First, I went to the Typo admin page. I went to the comment moderation page, and clicked "delete all marked as spam". I've found Typo's spam filtering to be pretty good, so it was fine just assuming it was always right without going through its decisions manually.
This purged all spam comments from the database. I then noted the "Total posts" and "Total comments" numbers from the dashboard. These are useful for later verifying that the conversion script doesn't lose posts or comments. Drafts don't show up in the "Total posts" number, though they do show up in the "Your posts" number—-so while the script doesn't migrate drafts, any that exist won't affect the number.
Next I dumped the database in tab-delimited form (easier to parse than a single file full of SQL):
(on my webserver) mysqldump -T /tmp <name-of-my-blog's db> -uroot -p
For some reason, mysqldump pukes when trying to dump to anywhere that's not /tmp. I'm not sure why.
I then copied the dump to my laptop where I was going to run the conversion:
(from my laptop) scp <my-webserver>:/tmp*.txt dump/ scp <my-webserver>:/tmp*.sql dump/
You really only need contents.txt, tags.txt, and feedback.txt. But I wanted to keep the entire dump, just as a backup / in case I need any of the data later.
Then, I ran this script on the dump. You can clone this repo by:
git clone git://git.spang.cc/git/typo2ikiwiki.git
Invoke it from the dump directory with no arguments.
(You can also throw in a -v switch and it will be much more verbose about what it's doing. I mostly used this for debugging since it generates quite a lot of scroll. It will tell you what directories it has generated when it's done; they'll be in the current directory.)
Then I copied the generated directories into the git checkout of my local test ikiwiki blog:
cp -r posts tags 200* ~/blog
And ran:
ikiwiki --setup ~/blog.setup --rebuild
and browsed the blog on my local webserver to make sure everything went alright.
The script preserves old permalinks by creating redirects in the locations of the old posts. There's probably a better strategy, but at this point I just don't care. It works well enough to not want to bother spending any more time on it.

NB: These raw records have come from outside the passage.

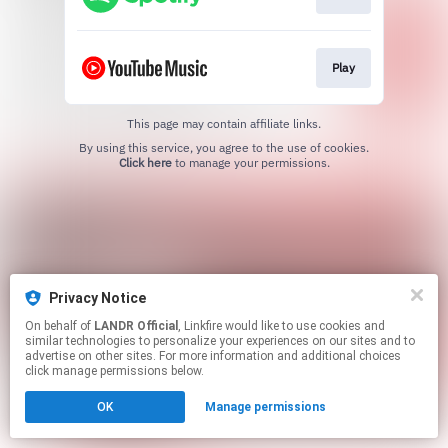
Play
This page may contain affiliate links.
By using this service, you agree to the use of cookies.
Click here
to manage your permissions.
Privacy Notice
On behalf of
LANDR Official
, Linkfire would like to use cookies and
similar technologies to personalize your experiences on our sites and to
advertise on other sites. For more information and additional choices
click manage permissions below.
OK
Manage permissions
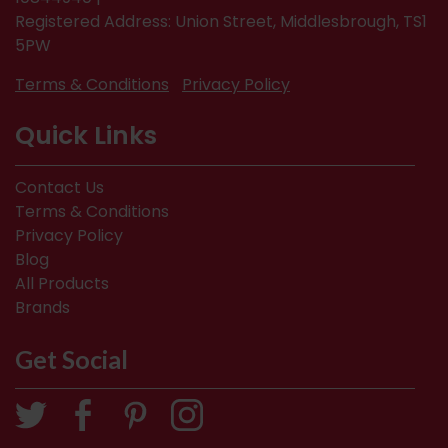
Registered Address: Union Street, Middlesbrough, TS1
5PW
Terms & Conditions
Privacy Policy
Quick Links
Contact Us
Terms & Conditions
Privacy Policy
Blog
All Products
Brands
Get Social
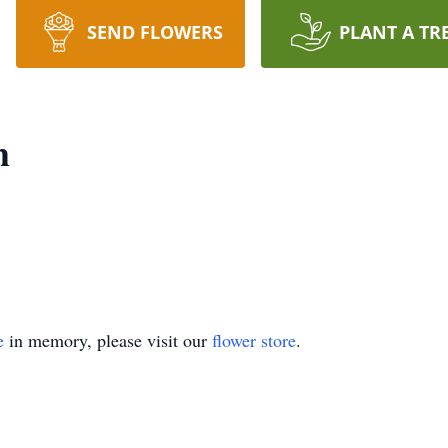
SEND FLOWERS
PLANT A TR
h
e
in memory, please visit our
flower store
.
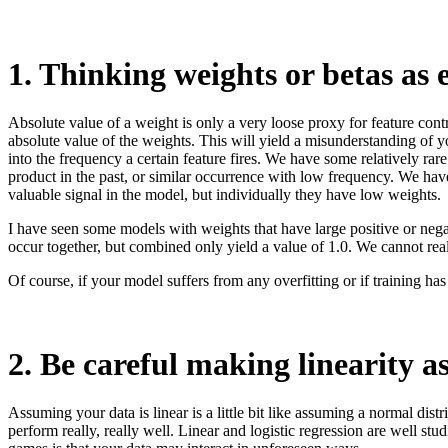
1. Thinking weights or betas as 
Absolute value of a weight is only a very loose proxy for feature cont
absolute value of the weights. This will yield a misunderstanding of yo
into the frequency a certain feature fires. We have some relatively rare
product in the past, or similar occurrence with low frequency. We have 
valuable signal in the model, but individually they have low weights.
I have seen some models with weights that have large positive or negat
occur together, but combined only yield a value of 1.0. We cannot real
Of course, if your model suffers from any overfitting or if training h
2. Be careful making linearity 
Assuming your data is linear is a little bit like assuming a normal dist
perform really, really well. Linear and logistic regression are well st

After making sure I got a good conversion, I installed ikiwiki on my webserver via a simple
aptitude install ikiwiki
, disabled my typo vhost and purged a whole lot of ruby packages and mysql, and then copied the dump into the newly created blog git checkout on the webserver. (Good directions for initially setting up the wiki are here.) I also followed the [non-meta-directive part of] this tip to make sure that my old posts don't show up in my new RSS/atom feeds.

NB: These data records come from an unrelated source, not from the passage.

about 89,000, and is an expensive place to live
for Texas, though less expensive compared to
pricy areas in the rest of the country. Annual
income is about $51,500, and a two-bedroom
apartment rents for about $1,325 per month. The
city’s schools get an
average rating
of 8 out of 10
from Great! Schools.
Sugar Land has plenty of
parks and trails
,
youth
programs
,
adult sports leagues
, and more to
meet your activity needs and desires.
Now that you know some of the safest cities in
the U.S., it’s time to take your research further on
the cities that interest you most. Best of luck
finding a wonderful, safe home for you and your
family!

After that, it was basically just some lighttpd configuration:
$HTTP["host"] =~ "blog\.spang\.cc" {
server.document-root = "/home/spang/public_html/blog"
url.rewrite-once = (
"^/xml/rss20/tag/planet/feed.xml$" => "/tags/planet-debian/index.rss",
"^/xml/rss20/tag/([^/]+)/feed.xml$" => "/tags/$1/index.rss",
"^/articles.atom$" => "/index.atom",
"^/articles.rss$" => "/index.rss",
)
}
These days, I laugh in joy when my webserver with 512 MB of RAM no longer thrashes on rails processes and sends me logwatch messages telling me that it's killed some processes because it ran out of memory (okay, perhaps that only happened before I upgraded it from ~380 MB of RAM to 512). Also, I wrote this post in vim on a train. And I could clean up my posts' tags by just munging a bunch of text files. I don't know if typo being memory-heavy and slow is rails' fault, but I'm glad I'm done with it. My blog should not hose my webserver.